2. Recombinant Subunit Vaccines
- Subunit vaccines contain only a specific part of the pathogen, usually a protein antigen, rather than the whole organism. These proteins can be synthetically produced or expressed from cloned genes in microbial systems such as yeast (eukaryotic) or E. coli (prokaryotic).
- An excellent example is the Hepatitis B vaccine, where the surface antigen gene HBsAg is cloned into the pMA56 yeast plasmid vector and expressed in Saccharomyces cerevisiae. This gene is fused with a strong promoter and other regulatory sequences to ensure effective expression and selection in yeast cells. The resulting protein is purified and used for immunization.
- This was the first recombinant subunit vaccine licensed for public use in 1987, marketed under names like Recombivax® and Engerix-B®.
3. DNA Vaccines
- DNA vaccines represent a breakthrough in vaccine technology. Here, the gene encoding the antigenic protein is cloned into a plasmid DNA vector, which includes promoter, terminator, origin of replication, and selection markers. This plasmid DNA is then injected directly into the muscle of the patient using methods such as a gene gun or nasal spray.
- Once inside the body, the muscle cells take up the DNA, express the antigen, and initiate a humoral and cellular immune response. DNA vaccines are considered safe, do not involve live pathogens, and can be rapidly developed in response to emerging diseases.
4. RNA Vaccines
- RNA vaccines consist of messenger RNA (mRNA) encoding the desired antigen. Upon injection, antigen-presenting cells (APCs) take up the mRNA and produce the protein antigen, triggering both antibody-mediated and cell-mediated immune responses.

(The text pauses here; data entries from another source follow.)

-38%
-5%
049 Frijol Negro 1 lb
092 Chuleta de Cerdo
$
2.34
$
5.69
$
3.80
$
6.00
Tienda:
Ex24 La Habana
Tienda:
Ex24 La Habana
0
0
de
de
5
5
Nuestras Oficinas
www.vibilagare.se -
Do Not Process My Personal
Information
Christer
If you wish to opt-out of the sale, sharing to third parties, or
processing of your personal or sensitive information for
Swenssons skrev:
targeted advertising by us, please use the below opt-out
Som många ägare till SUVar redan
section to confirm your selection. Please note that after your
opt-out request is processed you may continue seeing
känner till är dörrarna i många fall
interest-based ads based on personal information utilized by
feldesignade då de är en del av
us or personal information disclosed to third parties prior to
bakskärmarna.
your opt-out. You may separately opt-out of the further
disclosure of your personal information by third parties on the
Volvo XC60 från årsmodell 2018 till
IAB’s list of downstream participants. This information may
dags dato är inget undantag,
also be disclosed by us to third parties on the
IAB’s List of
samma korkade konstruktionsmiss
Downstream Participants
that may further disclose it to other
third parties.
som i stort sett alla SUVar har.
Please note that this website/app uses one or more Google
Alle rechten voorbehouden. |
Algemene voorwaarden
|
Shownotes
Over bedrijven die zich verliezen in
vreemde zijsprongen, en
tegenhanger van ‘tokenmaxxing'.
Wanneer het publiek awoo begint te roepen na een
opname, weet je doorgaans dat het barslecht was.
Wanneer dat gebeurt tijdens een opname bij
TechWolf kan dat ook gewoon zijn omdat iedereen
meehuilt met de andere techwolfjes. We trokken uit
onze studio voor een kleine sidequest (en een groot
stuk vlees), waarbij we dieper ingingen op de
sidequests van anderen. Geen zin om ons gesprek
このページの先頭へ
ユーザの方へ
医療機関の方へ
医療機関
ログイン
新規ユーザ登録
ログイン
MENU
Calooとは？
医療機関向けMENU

Since RNA is unstable, various modifications like 5’ capping, 3’ poly-A tail, and formulation in lipid nanoparticles (LNPs) are used to improve stability and cellular uptake. RNA vaccines offer several advantages:
- Rapid development and adaptation to viral mutations.

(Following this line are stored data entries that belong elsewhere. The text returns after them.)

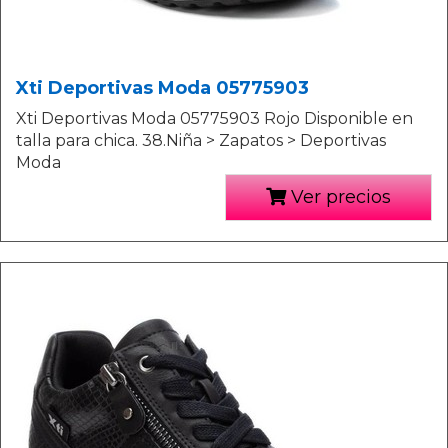
Xti Deportivas Moda 05775903
Xti Deportivas Moda 05775903 Rojo Disponible en
talla para chica. 38.Niña > Zapatos > Deportivas
Moda
Ver precios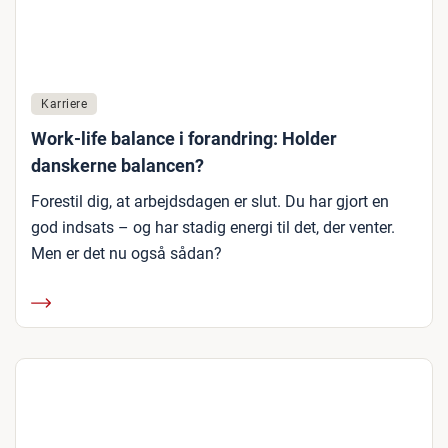
Karriere
Work-life balance i forandring: Holder
danskerne balancen?
Forestil dig, at arbejdsdagen er slut. Du har gjort en
god indsats – og har stadig energi til det, der venter.
Men er det nu også sådan?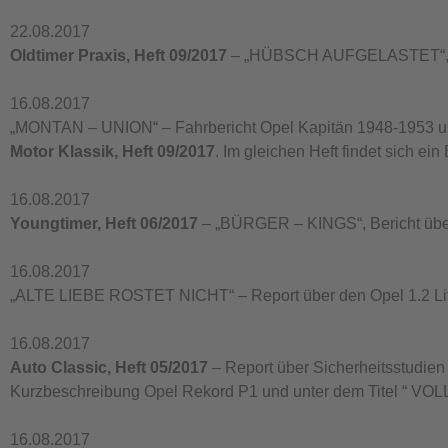
22.08.2017
Oldtimer Praxis, Heft 09/2017
– „HÜBSCH AUFGELASTET“, Op
16.08.2017
„MONTAN – UNION“ – Fahrbericht Opel Kapitän 1948-1953 un
Motor Klassik, Heft 09/2017
. Im gleichen Heft findet sich ei
16.08.2017
Youngtimer, Heft 06/2017
– „BÜRGER – KINGS“, Bericht über
16.08.2017
„ALTE LIEBE ROSTET NICHT“ – Report über den Opel 1.2 L
16.08.2017
Auto Classic, Heft 05/2017
– Report über Sicherheitsstudien
Kurzbeschreibung Opel Rekord P1 und unter dem Titel “ VOL
16.08.2017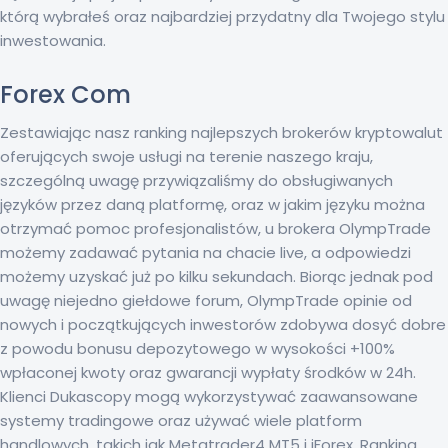
którą wybrałeś oraz najbardziej przydatny dla Twojego stylu
inwestowania.
Forex Com
Zestawiając nasz ranking najlepszych brokerów kryptowalut
oferujących swoje usługi na terenie naszego kraju,
szczególną uwagę przywiązaliśmy do obsługiwanych
języków przez daną platformę, oraz w jakim języku można
otrzymać pomoc profesjonalistów, u brokera OlympTrade
możemy zadawać pytania na chacie live, a odpowiedzi
możemy uzyskać już po kilku sekundach. Biorąc jednak pod
uwagę niejedno giełdowe forum, OlympTrade opinie od
nowych i początkujących inwestorów zdobywa dosyć dobre
z powodu bonusu depozytowego w wysokości +100%
wpłaconej kwoty oraz gwarancji wypłaty środków w 24h.
Klienci Dukascopy mogą wykorzystywać zaawansowane
systemy tradingowe oraz używać wiele platform
handlowych, takich jak Metatrader4 MT5 i jForex. Ranking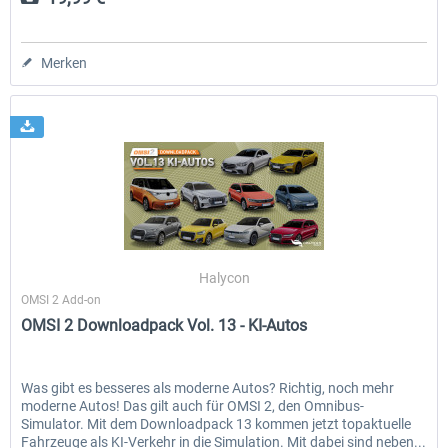
Merken
Halycon
OMSI 2 Add-on
OMSI 2 Downloadpack Vol. 13 - KI-Autos
Was gibt es besseres als moderne Autos? Richtig, noch mehr
moderne Autos! Das gilt auch für OMSI 2, den Omnibus-
Simulator. Mit dem Downloadpack 13 kommen jetzt topaktuelle
Fahrzeuge als KI-Verkehr in die Simulation. Mit dabei sind neben...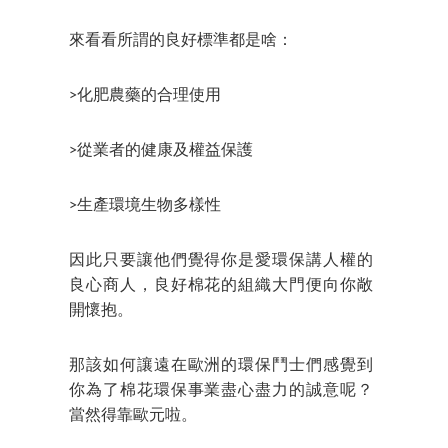
來看看所謂的良好標準都是啥：
>化肥農藥的合理使用
>從業者的健康及權益保護
>生產環境生物多樣性
因此只要讓他們覺得你是愛環保講人權的
良心商人，良好棉花的組織大門便向你敞
開懷抱。
那該如何讓遠在歐洲的環保鬥士們感覺到
你為了棉花環保事業盡心盡力的誠意呢？
當然得靠歐元啦。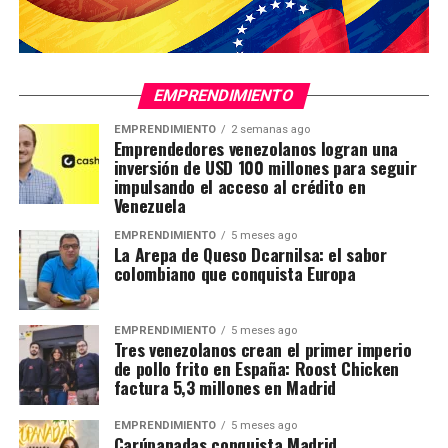
EMPRENDIMIENTO
EMPRENDIMIENTO
2 semanas ago
Emprendedores venezolanos logran una
inversión de USD 100 millones para seguir
impulsando el acceso al crédito en
Venezuela
EMPRENDIMIENTO
5 meses ago
La Arepa de Queso Dcarnilsa: el sabor
colombiano que conquista Europa
EMPRENDIMIENTO
5 meses ago
Tres venezolanos crean el primer imperio
de pollo frito en España: Roost Chicken
factura 5,3 millones en Madrid
EMPRENDIMIENTO
5 meses ago
Carúpanadas conquista Madrid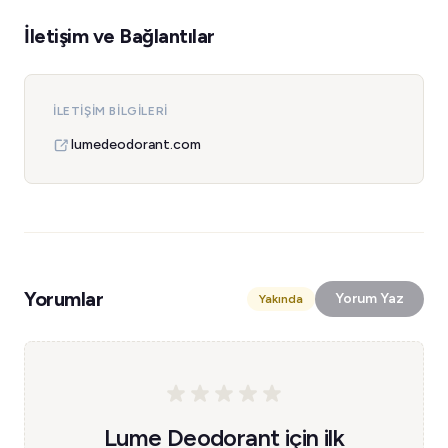
İletişim ve Bağlantılar
İLETIŞIM BILGILERI
lumedeodorant.com
Yorumlar
Yorum Yaz
Yakında
Lume Deodorant için ilk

- Cell-free production, reducing the risk of contamination.
- Low-dose requirement, and potential for single-dose protection.

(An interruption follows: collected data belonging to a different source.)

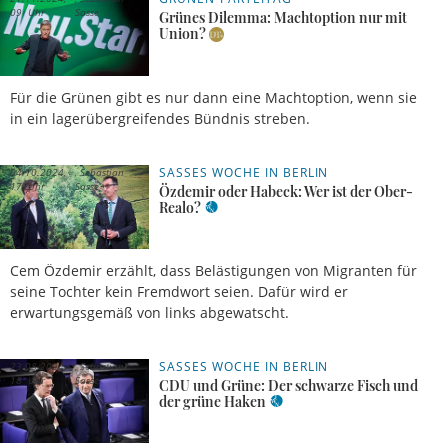
09 Uhr
Sasse
Grünes Dilemma: Machtoption nur mit
Union?
Für die Grünen gibt es nur dann eine Machtoption, wenn sie
in ein lagerübergreifendes Bündnis streben.
SASSES WOCHE IN BERLIN
04.10.2024,
Sebastian
17 Uhr
Sasse
Özdemir oder Habeck: Wer ist der Ober-
Realo?
Cem Özdemir erzählt, dass Belästigungen von Migranten für
seine Tochter kein Fremdwort seien. Dafür wird er
erwartungsgemäß von links abgewatscht.
SASSES WOCHE IN BERLIN
23.08.2024,
Sebastian
18 Uhr
Sasse
CDU und Grüne: Der schwarze Fisch und
der grüne Haken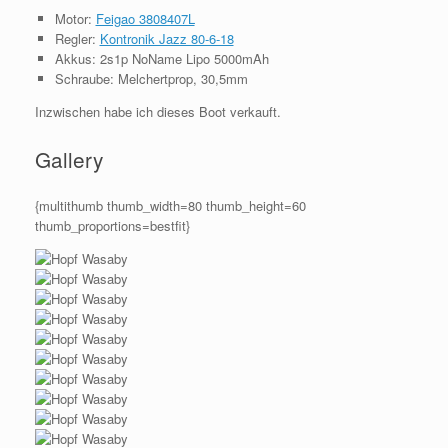
Motor:
Feigao 3808407L
Regler:
Kontronik Jazz 80-6-18
Akkus: 2s1p NoName Lipo 5000mAh
Schraube: Melchertprop, 30,5mm
Inzwischen habe ich dieses Boot verkauft.
Gallery
{multithumb thumb_width=80 thumb_height=60
thumb_proportions=bestfit}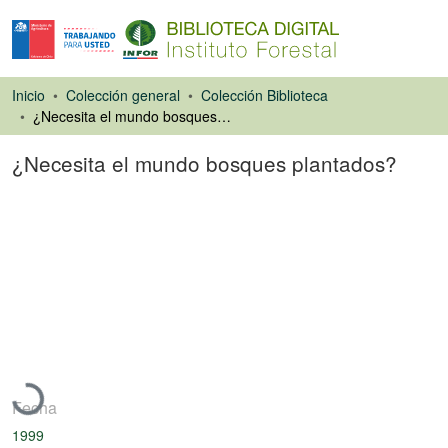
Inicio
Colección general
Colección Biblioteca
¿Necesita el mundo bosques plantados?
¿Necesita el mundo bosques plantados?
Artículo de revista
Cargando...
Fecha
1999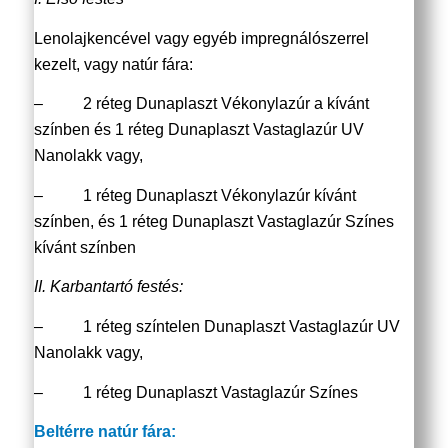
Lenolajkencével vagy egyéb impregnálószerrel
kezelt, vagy natúr fára:
– 2 réteg Dunaplaszt Vékonylazúr a kívánt
színben és 1 réteg Dunaplaszt Vastaglazúr UV
Nanolakk vagy,
– 1 réteg Dunaplaszt Vékonylazúr kívánt
színben, és 1 réteg Dunaplaszt Vastaglazúr Színes
kívánt színben
II. Karbantartó festés:
– 1 réteg színtelen Dunaplaszt Vastaglazúr UV
Nanolakk vagy,
– 1 réteg Dunaplaszt Vastaglazúr Színes
Beltérre natúr fára: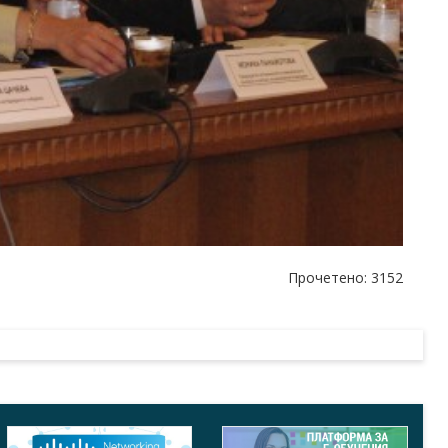
Прочетено: 3152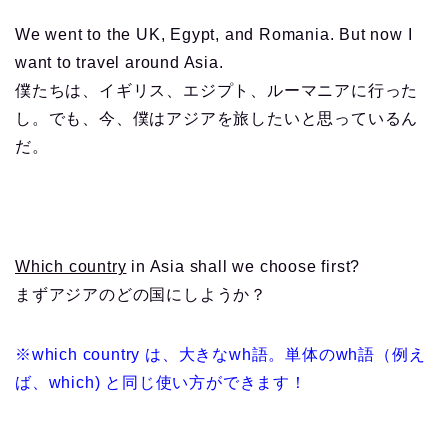
We went to the UK, Egypt, and Romania. But now I
want to travel around Asia.
僕たちは、イギリス、エジプト、ルーマニアに行った
し。でも、今、僕はアジアを旅したいと思っているん
だ。
Which country
in Asia shall we choose first?
まずアジアのどの国にしようか？
※which country は、大きなwh語。単体のwh語（例え
ば、which) と同じ使い方ができます！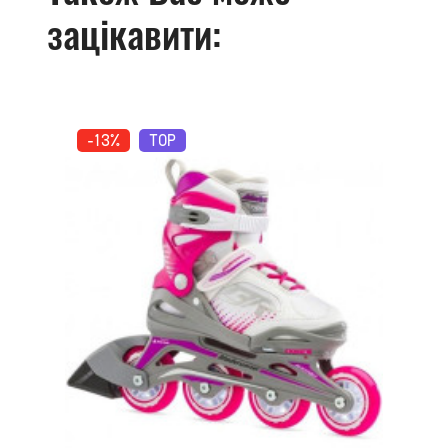
зацікавити:
-13%
TOP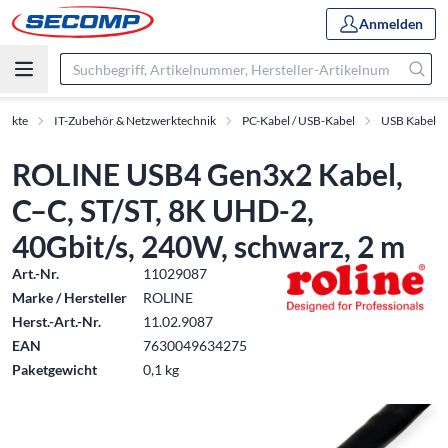
Anmelden
dukte
IT-Zubehör & Netzwerktechnik
PC-Kabel / USB-Kabel
USB Kabel
ROLINE USB4 Gen3x2 Kabel,
C–C, ST/ST, 8K UHD-2,
40Gbit/s, 240W, schwarz, 2 m
Art.-Nr.
11029087
Marke / Hersteller
ROLINE
Herst.-Art.-Nr.
11.02.9087
EAN
7630049634275
Paketgewicht
0,1 kg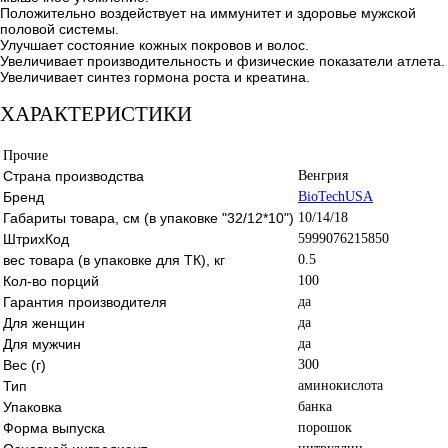
Положительно воздействует на иммунитет и здоровье мужской
половой системы.
Улучшает состояние кожных покровов и волос.
Увеличивает производительность и физические показатели атлета.
Увеличивает синтез гормона роста и креатина.
ХАРАКТЕРИСТИКИ
Прочие
Страна производства
Венгрия
Бренд
BioTechUSA
Габариты товара, см (в упаковке "32/12*10")
10/14/18
ШтрихКод
5999076215850
вес товара (в упаковке для ТК), кг
0.5
Кол-во порций
100
Гарантия производителя
да
Для женщин
да
Для мужчин
да
Вес (г)
300
Тип
аминокислота
Упаковка
банка
Форма выпуска
порошок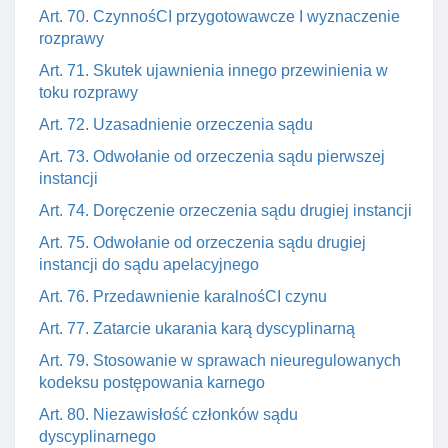
Art. 70. CzynnośCI przygotowawcze I wyznaczenie
rozprawy
Art. 71. Skutek ujawnienia innego przewinienia w
toku rozprawy
Art. 72. Uzasadnienie orzeczenia sądu
Art. 73. Odwołanie od orzeczenia sądu pierwszej
instancji
Art. 74. Doręczenie orzeczenia sądu drugiej instancji
Art. 75. Odwołanie od orzeczenia sądu drugiej
instancji do sądu apelacyjnego
Art. 76. Przedawnienie karalnośCI czynu
Art. 77. Zatarcie ukarania karą dyscyplinarną
Art. 79. Stosowanie w sprawach nieuregulowanych
kodeksu postępowania karnego
Art. 80. Niezawisłość członków sądu
dyscyplinarnego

During the COVID-19 pandemic, RNA vaccines such as Pfizer-BioNTech and Moderna emerged as highly effective tools. While India used Covaxin (inactivated virus) and Covishield (adenovirus-based DNA vaccine), RNA vaccine platforms were also rapidly developed globally in response to emerging variants.
- Efforts are ongoing to improve the thermostability of RNA vaccines using lyophilization (freeze-drying) and thermostable nanoparticle formulations, making them easier to store and distribute.
Edible Vaccines
A unique application of recombinant DNA technology is the development of edible plant-based vaccines. Here, antigenic genes are inserted into crop plants like banana, tobacco, tomato, and rice using bacterial vectors such as Agrobacterium tumefaciens or microprojectile bombardment.
When these genetically modified plant parts are consumed, they trigger the mucosal immune system to respond. For instance, Hepatitis B vaccine has been successfully developed using banana as a delivery medium. Banana is ideal due to its digestibility, availability, and palatability, especially for children.